With certain exceptions, all four of the collectors prefer vinyl records over later formats. “If you have two recordings — one an LP and a CD, almost invariably the LP is going to sound better even if you have fantastic equipment,” Taylor said. One reason is that most compact-disc players have built-in convertors that transform the sound from from the original analog, and much can be lost in that process, especially if that convertor is low grade. Sound quality also can be lost when converting from one format to another. “Like copying a key, the more times you do it, the greater the loss,” Taylor said.
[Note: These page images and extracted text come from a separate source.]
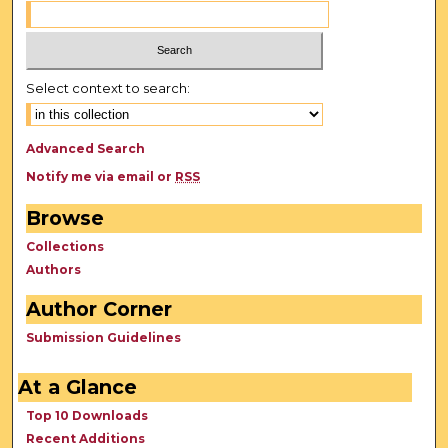
Select context to search:
Advanced Search
Notify me via email or
RSS
Browse
Collections
Authors
Author Corner
Submission Guidelines
At a Glance
Top 10 Downloads
Recent Additions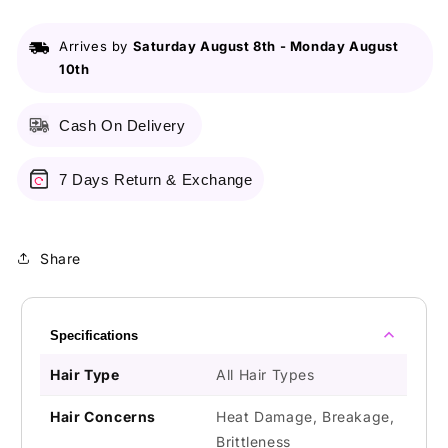
270ml
270ml
Arrives by
Saturday August 8th
-
Monday August
10th
Cash On Delivery
7 Days Return & Exchange
Share
Specifications
Hair Type
All Hair Types
Hair Concerns
Heat Damage, Breakage,
Brittleness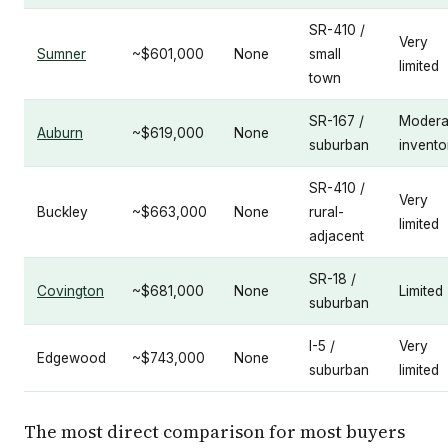
SR-410 /
Very
Sumner
~$601,000
None
small
limited
town
SR-167 /
Modera
Auburn
~$619,000
None
suburban
invento
SR-410 /
Very
Buckley
~$663,000
None
rural-
limited
adjacent
SR-18 /
Covington
~$681,000
None
Limited
suburban
I-5 /
Very
Edgewood
~$743,000
None
suburban
limited
The most direct comparison for most buyers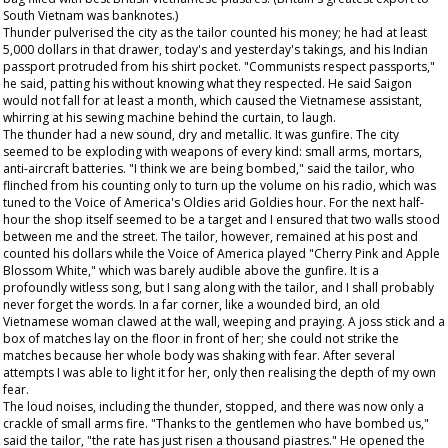
South Vietnam was banknotes.)
Thunder pulverised the city as the tailor counted his money; he had at least
5,000 dollars in that drawer, today's and yesterday's takings, and his Indian
passport protruded from his shirt pocket. "Communists respect passports,"
he said, patting his without knowing what they respected. He said Saigon
would not fall for at least a month, which caused the Vietnamese assistant,
whirring at his sewing machine behind the curtain, to laugh.
The thunder had a new sound, dry and metallic. It was gunfire. The city
seemed to be exploding with weapons of every kind: small arms, mortars,
anti-aircraft batteries. "I think we are being bombed," said the tailor, who
flinched from his counting only to turn up the volume on his radio, which was
tuned to the Voice of America's Oldies arid Goldies hour. For the next half-
hour the shop itself seemed to be a target and I ensured that two walls stood
between me and the street. The tailor, however, remained at his post and
counted his dollars while the Voice of America played "Cherry Pink and Apple
Blossom White," which was barely audible above the gunfire. It is a
profoundly witless song, but I sang along with the tailor, and I shall probably
never forget the words. In a far corner, like a wounded bird, an old
Vietnamese woman clawed at the wall, weeping and praying. A joss stick and a
box of matches lay on the floor in front of her; she could not strike the
matches because her whole body was shaking with fear. After several
attempts I was able to light it for her, only then realising the depth of my own
fear.
The loud noises, including the thunder, stopped, and there was now only a
crackle of small arms fire. "Thanks to the gentlemen who have bombed us,"
said the tailor, "the rate has just risen a thousand piastres." He opened the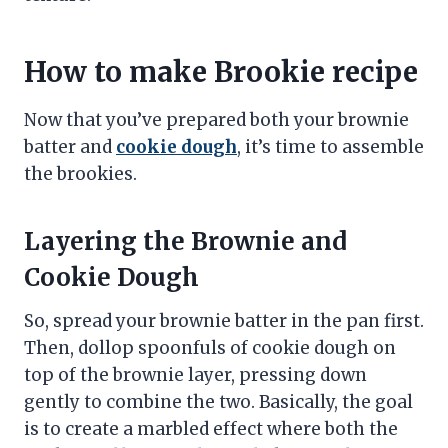
How to make Brookie recipe
Now that you’ve prepared both your brownie
batter and
cookie dough
, it’s time to assemble
the brookies.
Layering the Brownie and
Cookie Dough
So, spread your brownie batter in the pan first.
Then, dollop spoonfuls of cookie dough on
top of the brownie layer, pressing down
gently to combine the two. Basically, the goal
is to create a marbled effect where both the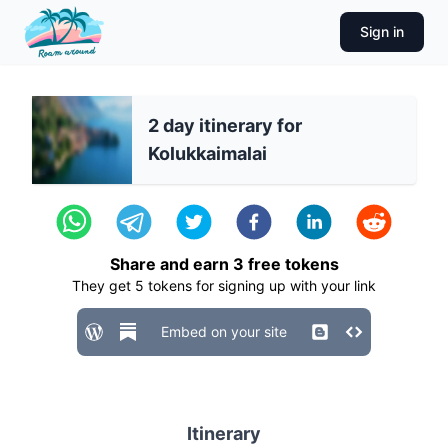
Sign in
2 day itinerary for
Kolukkaimalai
Share and earn
3
free tokens
They get
5
tokens for signing up with your link
Embed on your site
Itinerary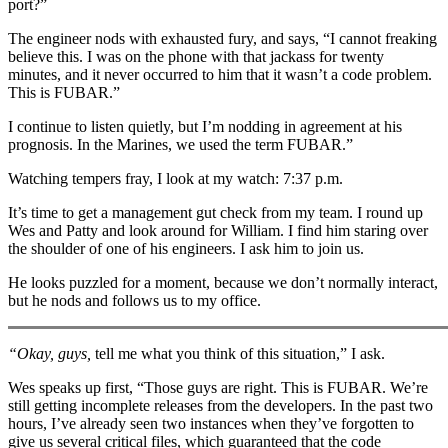
port?”
The engineer nods with exhausted fury, and says, “I cannot freaking
believe this. I was on the phone with that jackass for twenty
minutes, and it never occurred to him that it wasn’t a code problem.
This is FUBAR.”
I continue to listen quietly, but I’m nodding in agreement at his
prognosis. In the Marines, we used the term FUBAR.”
Watching tempers fray, I look at my watch: 7:37 p.m.
It’s time to get a management gut check from my team. I round up
Wes and Patty and look around for William. I find him staring over
the shoulder of one of his engineers. I ask him to join us.
He looks puzzled for a moment, because we don’t normally interact,
but he nods and follows us to my office.
“Okay, guys,
tell me what you think of this situation,” I ask.
Wes speaks up first, “Those guys are right. This is FUBAR. We’re
still getting incomplete releases from the developers. In the past two
hours, I’ve already seen two instances when they’ve forgotten to
give us several critical files, which guaranteed that the code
Taylor, like many vinyl aficionados, believes LPs have more “warmth and reality” than CDs. DiBello describes the LP sound as more “organic.” Kassinger agrees, pointing to LP jazz recordings from the 1950s and ‘60s on such labels as Blue Note, Impulse! and Pacific. Many of those sessions were recorded by Rudy Van Gelder, a sound engineer whose recordings was renowned for their distinctive sound. “Those albums were recorded in a very specific way, and I think it sounds best on vinyl,” Kassinger said. When those recordings are converted to CDs or MP3 files, they don’t have the same aural impact. “It’s acoustic music, and I just think it sounds better in that more analog delivery system,” he said.

While Stucka and DiBello have downsized their LP holdings, Kassinger and Taylor are still making additions. Kassinger likes to check out used record stores. “If I’m in a place where I can browse, I always go in and see what they’ve got,” he said. He lives in Lincoln Square and sometimes ventures to Laurie’s Planet of Sound, 4639 N. Lincoln, which he describes as “a really cool, old-school record store.”

Taylor makes an annual pilgrimage to the Midwest Classical Record Show, held at the Holiday Inn Chicago North Shore, 5300 W. Touhy, in Skokie. The event, which currently is still scheduled for 9:30 a.m. to 3:30 p.m. Sept. 19, draws enthusiasts from across the region.

Meanwhile, if you’d like to hear for yourself what the fuss over vinyl is all about, TimeOut recently posted its guide to the 16 best record stores in Chicago. Happy hunting!